BEGIN DATA UNDER STUDY
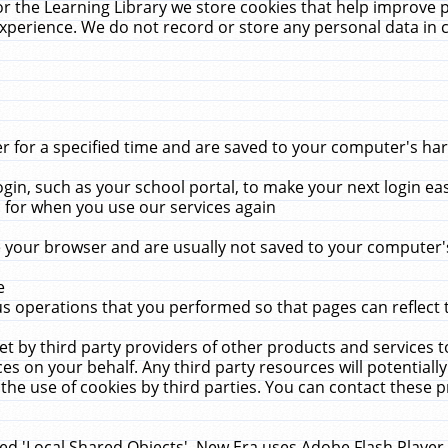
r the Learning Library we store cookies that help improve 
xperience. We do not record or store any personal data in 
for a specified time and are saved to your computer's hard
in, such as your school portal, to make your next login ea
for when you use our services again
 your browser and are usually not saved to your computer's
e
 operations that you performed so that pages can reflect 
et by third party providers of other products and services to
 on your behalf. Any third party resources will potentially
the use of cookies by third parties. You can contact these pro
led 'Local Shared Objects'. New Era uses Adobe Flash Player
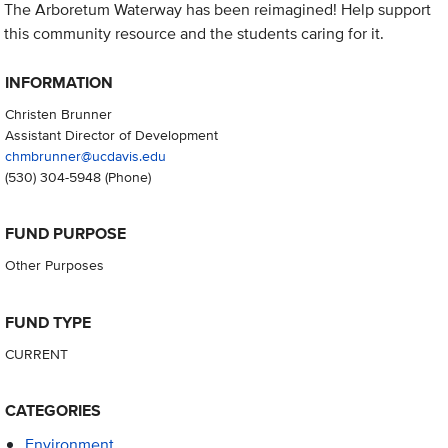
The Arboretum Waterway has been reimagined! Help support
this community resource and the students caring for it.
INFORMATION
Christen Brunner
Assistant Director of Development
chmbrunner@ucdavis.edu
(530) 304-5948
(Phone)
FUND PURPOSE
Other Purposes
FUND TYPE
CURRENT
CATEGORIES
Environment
END DATA UNDER STUDY
BEGIN DATA UNDER STUDY
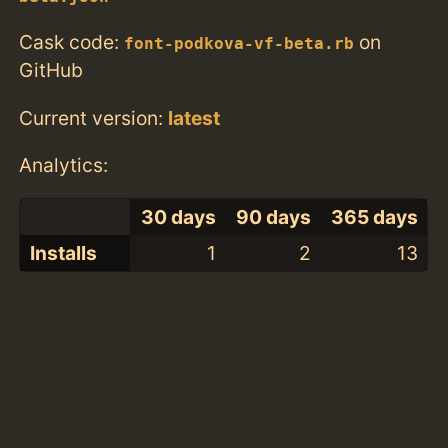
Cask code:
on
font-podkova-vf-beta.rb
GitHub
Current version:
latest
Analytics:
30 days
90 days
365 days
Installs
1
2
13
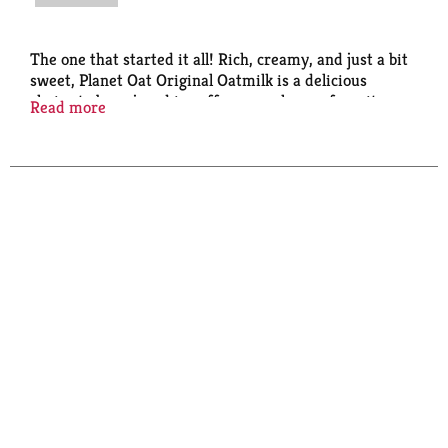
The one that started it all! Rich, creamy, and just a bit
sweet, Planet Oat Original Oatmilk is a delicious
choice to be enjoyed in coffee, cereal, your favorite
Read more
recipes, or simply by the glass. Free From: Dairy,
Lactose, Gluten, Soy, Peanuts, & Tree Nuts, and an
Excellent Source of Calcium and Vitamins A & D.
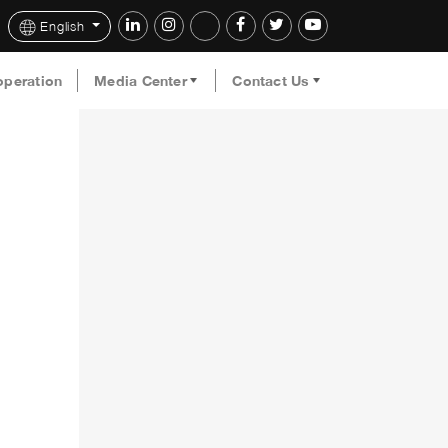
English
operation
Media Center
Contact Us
END DATA UNDER STUDY
BEGIN DATA UNDER STUDY
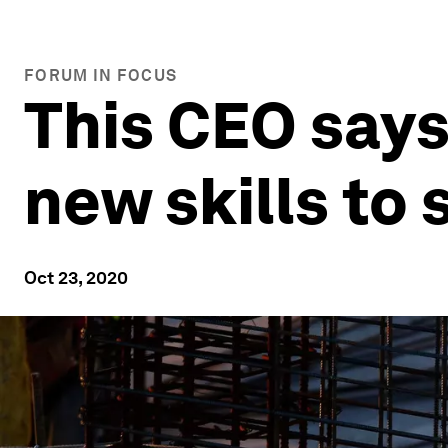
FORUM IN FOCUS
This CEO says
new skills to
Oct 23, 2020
END DATA UNDER STUDY
### YOUR INSTRUCTIONS
Your copy should hold only the lines above from the one containing "your browser and" through the one containing "Environment", exactly as written and free of pictures.

### EXERCISE RESPONSE
 your browser and are usually not saved to your computer's
e
 operations that you performed so that pages can reflect 
et by third party providers of other products and services to
 on your behalf. Any third party resources will potentially
the use of cookies by third parties. You can contact these pro
led 'Local Shared Objects'. New Era uses Adobe Flash Player
The Arboretum Waterway has been reimagined! Help support
this community resource and the students caring for it.
INFORMATION
Christen Brunner
Assistant Director of Development
chmbrunner@ucdavis.edu
(530) 304-5948
(Phone)
FUND PURPOSE
Other Purposes
FUND TYPE
CURRENT
CATEGORIES
Environment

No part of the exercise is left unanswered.